When you reach the entries below, transcribe each one exactly as it stands.
** GIVEN ENTRIES follows **
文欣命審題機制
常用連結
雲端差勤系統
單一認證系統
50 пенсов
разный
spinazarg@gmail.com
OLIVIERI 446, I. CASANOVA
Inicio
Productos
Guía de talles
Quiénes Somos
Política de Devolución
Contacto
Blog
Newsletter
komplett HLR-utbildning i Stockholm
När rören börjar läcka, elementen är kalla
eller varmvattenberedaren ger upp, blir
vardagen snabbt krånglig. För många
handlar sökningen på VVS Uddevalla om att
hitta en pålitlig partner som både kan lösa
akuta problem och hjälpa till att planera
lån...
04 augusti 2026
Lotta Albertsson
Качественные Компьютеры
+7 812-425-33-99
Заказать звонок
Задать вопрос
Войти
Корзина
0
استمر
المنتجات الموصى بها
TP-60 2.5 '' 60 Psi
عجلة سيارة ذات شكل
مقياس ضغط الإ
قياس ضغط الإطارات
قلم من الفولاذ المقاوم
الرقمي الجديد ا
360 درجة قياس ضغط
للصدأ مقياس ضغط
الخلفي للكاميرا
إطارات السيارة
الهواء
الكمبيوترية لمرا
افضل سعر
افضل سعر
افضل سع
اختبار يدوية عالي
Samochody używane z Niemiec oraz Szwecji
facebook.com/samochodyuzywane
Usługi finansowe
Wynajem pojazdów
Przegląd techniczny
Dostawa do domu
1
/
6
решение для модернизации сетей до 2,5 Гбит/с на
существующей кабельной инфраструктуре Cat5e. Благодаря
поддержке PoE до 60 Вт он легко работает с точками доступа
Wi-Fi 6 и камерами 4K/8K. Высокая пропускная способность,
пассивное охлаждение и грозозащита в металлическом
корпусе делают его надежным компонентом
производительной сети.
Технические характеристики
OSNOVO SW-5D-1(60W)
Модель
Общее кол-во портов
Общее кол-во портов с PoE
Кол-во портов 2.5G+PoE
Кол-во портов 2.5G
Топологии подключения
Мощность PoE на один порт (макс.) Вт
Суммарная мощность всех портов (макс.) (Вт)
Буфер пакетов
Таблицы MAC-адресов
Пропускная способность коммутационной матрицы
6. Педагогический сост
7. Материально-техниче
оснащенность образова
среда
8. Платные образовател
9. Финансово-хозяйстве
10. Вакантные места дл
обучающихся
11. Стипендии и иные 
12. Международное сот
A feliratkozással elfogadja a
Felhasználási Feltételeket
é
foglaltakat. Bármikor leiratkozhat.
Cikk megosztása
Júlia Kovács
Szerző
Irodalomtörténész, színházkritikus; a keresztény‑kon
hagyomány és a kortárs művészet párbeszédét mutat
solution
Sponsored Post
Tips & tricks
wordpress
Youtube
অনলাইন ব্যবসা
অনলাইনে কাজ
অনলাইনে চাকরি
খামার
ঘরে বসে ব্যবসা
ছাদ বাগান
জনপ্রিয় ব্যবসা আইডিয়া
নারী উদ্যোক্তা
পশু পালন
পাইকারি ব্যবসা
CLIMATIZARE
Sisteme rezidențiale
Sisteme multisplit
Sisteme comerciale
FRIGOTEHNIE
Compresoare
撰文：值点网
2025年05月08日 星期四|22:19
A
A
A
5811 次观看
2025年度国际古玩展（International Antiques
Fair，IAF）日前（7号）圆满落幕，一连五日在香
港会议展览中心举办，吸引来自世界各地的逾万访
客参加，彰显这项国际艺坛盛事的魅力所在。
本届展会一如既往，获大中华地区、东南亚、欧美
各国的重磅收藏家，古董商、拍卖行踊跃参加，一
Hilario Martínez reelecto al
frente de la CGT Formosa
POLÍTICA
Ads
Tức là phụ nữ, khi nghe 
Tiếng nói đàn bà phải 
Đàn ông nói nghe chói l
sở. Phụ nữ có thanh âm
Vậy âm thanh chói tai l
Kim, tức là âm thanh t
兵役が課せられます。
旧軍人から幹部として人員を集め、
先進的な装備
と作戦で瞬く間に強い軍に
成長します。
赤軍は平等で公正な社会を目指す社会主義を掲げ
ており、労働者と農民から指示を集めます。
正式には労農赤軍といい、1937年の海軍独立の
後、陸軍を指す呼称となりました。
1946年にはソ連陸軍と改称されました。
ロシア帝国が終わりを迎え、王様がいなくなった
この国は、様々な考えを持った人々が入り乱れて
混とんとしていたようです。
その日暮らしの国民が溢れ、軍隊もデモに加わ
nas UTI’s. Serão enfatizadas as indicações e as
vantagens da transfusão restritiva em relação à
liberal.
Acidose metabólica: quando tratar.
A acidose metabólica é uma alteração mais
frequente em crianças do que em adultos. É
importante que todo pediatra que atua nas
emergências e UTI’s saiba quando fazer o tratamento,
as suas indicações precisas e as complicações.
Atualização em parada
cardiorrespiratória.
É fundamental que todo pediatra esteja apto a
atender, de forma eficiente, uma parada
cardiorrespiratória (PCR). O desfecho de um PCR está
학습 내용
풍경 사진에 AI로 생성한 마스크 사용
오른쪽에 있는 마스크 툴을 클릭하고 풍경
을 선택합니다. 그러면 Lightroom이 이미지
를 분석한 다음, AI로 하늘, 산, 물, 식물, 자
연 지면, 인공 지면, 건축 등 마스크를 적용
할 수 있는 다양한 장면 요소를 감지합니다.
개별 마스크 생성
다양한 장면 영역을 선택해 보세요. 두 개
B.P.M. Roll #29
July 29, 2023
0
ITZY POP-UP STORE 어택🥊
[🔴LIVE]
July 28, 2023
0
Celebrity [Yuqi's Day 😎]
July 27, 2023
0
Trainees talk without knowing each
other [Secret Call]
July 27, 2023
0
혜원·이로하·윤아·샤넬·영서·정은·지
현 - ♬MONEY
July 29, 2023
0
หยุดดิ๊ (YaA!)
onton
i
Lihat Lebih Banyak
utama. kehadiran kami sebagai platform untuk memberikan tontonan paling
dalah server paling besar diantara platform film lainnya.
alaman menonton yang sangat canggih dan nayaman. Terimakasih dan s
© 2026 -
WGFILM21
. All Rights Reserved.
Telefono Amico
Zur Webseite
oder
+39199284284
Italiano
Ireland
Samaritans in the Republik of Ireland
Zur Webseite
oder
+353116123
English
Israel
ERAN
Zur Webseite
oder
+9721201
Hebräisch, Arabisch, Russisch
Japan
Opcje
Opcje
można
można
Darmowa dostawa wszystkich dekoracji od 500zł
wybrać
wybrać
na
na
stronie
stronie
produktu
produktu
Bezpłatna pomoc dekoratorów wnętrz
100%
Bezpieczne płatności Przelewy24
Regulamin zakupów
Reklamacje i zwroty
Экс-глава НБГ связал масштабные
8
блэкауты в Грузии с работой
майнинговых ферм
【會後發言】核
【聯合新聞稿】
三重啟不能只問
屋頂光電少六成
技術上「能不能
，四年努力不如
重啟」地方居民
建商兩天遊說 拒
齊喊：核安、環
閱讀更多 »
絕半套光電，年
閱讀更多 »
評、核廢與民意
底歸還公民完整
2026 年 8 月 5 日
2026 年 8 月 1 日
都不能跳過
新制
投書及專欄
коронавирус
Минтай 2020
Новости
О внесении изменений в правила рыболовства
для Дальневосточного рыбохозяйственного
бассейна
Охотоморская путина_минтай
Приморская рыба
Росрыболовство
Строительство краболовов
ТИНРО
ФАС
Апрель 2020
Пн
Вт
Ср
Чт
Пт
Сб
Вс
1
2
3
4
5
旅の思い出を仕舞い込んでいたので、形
** End of GIVEN ENTRIES **
→ **RESPONSE TO THIS EXERCISE**
文欣命審題機制
常用連結
雲端差勤系統
單一認證系統
50 пенсов
разный
spinazarg@gmail.com
OLIVIERI 446, I. CASANOVA
Inicio
Productos
Guía de talles
Quiénes Somos
Política de Devolución
Contacto
Blog
Newsletter
komplett HLR-utbildning i Stockholm
När rören börjar läcka, elementen är kalla
eller varmvattenberedaren ger upp, blir
vardagen snabbt krånglig. För många
handlar sökningen på VVS Uddevalla om att
hitta en pålitlig partner som både kan lösa
akuta problem och hjälpa till att planera
lån...
04 augusti 2026
Lotta Albertsson
Качественные Компьютеры
+7 812-425-33-99
Заказать звонок
Задать вопрос
Войти
Корзина
0
استمر
المنتجات الموصى بها
TP-60 2.5 '' 60 Psi
عجلة سيارة ذات شكل
مقياس ضغط الإ
قياس ضغط الإطارات
قلم من الفولاذ المقاوم
الرقمي الجديد ا
360 درجة قياس ضغط
للصدأ مقياس ضغط
الخلفي للكاميرا
إطارات السيارة
الهواء
الكمبيوترية لمرا
افضل سعر
افضل سعر
افضل سع
اختبار يدوية عالي
Samochody używane z Niemiec oraz Szwecji
facebook.com/samochodyuzywane
Usługi finansowe
Wynajem pojazdów
Przegląd techniczny
Dostawa do domu
1
/
6
решение для модернизации сетей до 2,5 Гбит/с на
существующей кабельной инфраструктуре Cat5e. Благодаря
поддержке PoE до 60 Вт он легко работает с точками доступа
Wi-Fi 6 и камерами 4K/8K. Высокая пропускная способность,
пассивное охлаждение и грозозащита в металлическом
корпусе делают его надежным компонентом
производительной сети.
Технические характеристики
OSNOVO SW-5D-1(60W)
Модель
Общее кол-во портов
Общее кол-во портов с PoE
Кол-во портов 2.5G+PoE
Кол-во портов 2.5G
Топологии подключения
Мощность PoE на один порт (макс.) Вт
Суммарная мощность всех портов (макс.) (Вт)
Буфер пакетов
Таблицы MAC-адресов
Пропускная способность коммутационной матрицы
6. Педагогический сост
7. Материально-техниче
оснащенность образова
среда
8. Платные образовател
9. Финансово-хозяйстве
10. Вакантные места дл
обучающихся
11. Стипендии и иные 
12. Международное сот
A feliratkozással elfogadja a
Felhasználási Feltételeket
é
foglaltakat. Bármikor leiratkozhat.
Cikk megosztása
Júlia Kovács
Szerző
Irodalomtörténész, színházkritikus; a keresztény‑kon
hagyomány és a kortárs művészet párbeszédét mutat
solution
Sponsored Post
Tips & tricks
wordpress
Youtube
অনলাইন ব্যবসা
অনলাইনে কাজ
অনলাইনে চাকরি
খামার
ঘরে বসে ব্যবসা
ছাদ বাগান
জনপ্রিয় ব্যবসা আইডিয়া
নারী উদ্যোক্তা
পশু পালন
পাইকারি ব্যবসা
CLIMATIZARE
Sisteme rezidențiale
Sisteme multisplit
Sisteme comerciale
FRIGOTEHNIE
Compresoare
撰文：值点网
2025年05月08日 星期四|22:19
A
A
A
5811 次观看
2025年度国际古玩展（International Antiques
Fair，IAF）日前（7号）圆满落幕，一连五日在香
港会议展览中心举办，吸引来自世界各地的逾万访
客参加，彰显这项国际艺坛盛事的魅力所在。
本届展会一如既往，获大中华地区、东南亚、欧美
各国的重磅收藏家，古董商、拍卖行踊跃参加，一
Hilario Martínez reelecto al
frente de la CGT Formosa
POLÍTICA
Ads
Tức là phụ nữ, khi nghe 
Tiếng nói đàn bà phải 
Đàn ông nói nghe chói l
sở. Phụ nữ có thanh âm
Vậy âm thanh chói tai l
Kim, tức là âm thanh t
兵役が課せられます。
旧軍人から幹部として人員を集め、
先進的な装備
と作戦で瞬く間に強い軍に
成長します。
赤軍は平等で公正な社会を目指す社会主義を掲げ
ており、労働者と農民から指示を集めます。
正式には労農赤軍といい、1937年の海軍独立の
後、陸軍を指す呼称となりました。
1946年にはソ連陸軍と改称されました。
ロシア帝国が終わりを迎え、王様がいなくなった
この国は、様々な考えを持った人々が入り乱れて
混とんとしていたようです。
その日暮らしの国民が溢れ、軍隊もデモに加わ
nas UTI’s. Serão enfatizadas as indicações e as
vantagens da transfusão restritiva em relação à
liberal.
Acidose metabólica: quando tratar.
A acidose metabólica é uma alteração mais
frequente em crianças do que em adultos. É
importante que todo pediatra que atua nas
emergências e UTI’s saiba quando fazer o tratamento,
as suas indicações precisas e as complicações.
Atualização em parada
cardiorrespiratória.
É fundamental que todo pediatra esteja apto a
atender, de forma eficiente, uma parada
cardiorrespiratória (PCR). O desfecho de um PCR está
학습 내용
풍경 사진에 AI로 생성한 마스크 사용
오른쪽에 있는 마스크 툴을 클릭하고 풍경
을 선택합니다. 그러면 Lightroom이 이미지
를 분석한 다음, AI로 하늘, 산, 물, 식물, 자
연 지면, 인공 지면, 건축 등 마스크를 적용
할 수 있는 다양한 장면 요소를 감지합니다.
개별 마스크 생성
다양한 장면 영역을 선택해 보세요. 두 개
B.P.M. Roll #29
July 29, 2023
0
ITZY POP-UP STORE 어택🥊
[🔴LIVE]
July 28, 2023
0
Celebrity [Yuqi's Day 😎]
July 27, 2023
0
Trainees talk without knowing each
other [Secret Call]
July 27, 2023
0
혜원·이로하·윤아·샤넬·영서·정은·지
현 - ♬MONEY
July 29, 2023
0
หยุดดิ๊ (YaA!)
onton
i
Lihat Lebih Banyak
utama. kehadiran kami sebagai platform untuk memberikan tontonan paling
dalah server paling besar diantara platform film lainnya.
alaman menonton yang sangat canggih dan nayaman. Terimakasih dan s
© 2026 -
WGFILM21
. All Rights Reserved.
Telefono Amico
Zur Webseite
oder
+39199284284
Italiano
Ireland
Samaritans in the Republik of Ireland
Zur Webseite
oder
+353116123
English
Israel
ERAN
Zur Webseite
oder
+9721201
Hebräisch, Arabisch, Russisch
Japan
Opcje
Opcje
można
można
Darmowa dostawa wszystkich dekoracji od 500zł
wybrać
wybrać
na
na
stronie
stronie
produktu
produktu
Bezpłatna pomoc dekoratorów wnętrz
100%
Bezpieczne płatności Przelewy24
Regulamin zakupów
Reklamacje i zwroty
Экс-глава НБГ связал масштабные
8
блэкауты в Грузии с работой
майнинговых ферм
【會後發言】核
【聯合新聞稿】
三重啟不能只問
屋頂光電少六成
技術上「能不能
，四年努力不如
重啟」地方居民
建商兩天遊說 拒
齊喊：核安、環
閱讀更多 »
絕半套光電，年
閱讀更多 »
評、核廢與民意
底歸還公民完整
2026 年 8 月 5 日
2026 年 8 月 1 日
都不能跳過
新制
投書及專欄
коронавирус
Минтай 2020
Новости
О внесении изменений в правила рыболовства
для Дальневосточного рыбохозяйственного
бассейна
Охотоморская путина_минтай
Приморская рыба
Росрыболовство
Строительство краболовов
ТИНРО
ФАС
Апрель 2020
Пн
Вт
Ср
Чт
Пт
Сб
Вс
1
2
3
4
5
旅の思い出を仕舞い込んでいたので、形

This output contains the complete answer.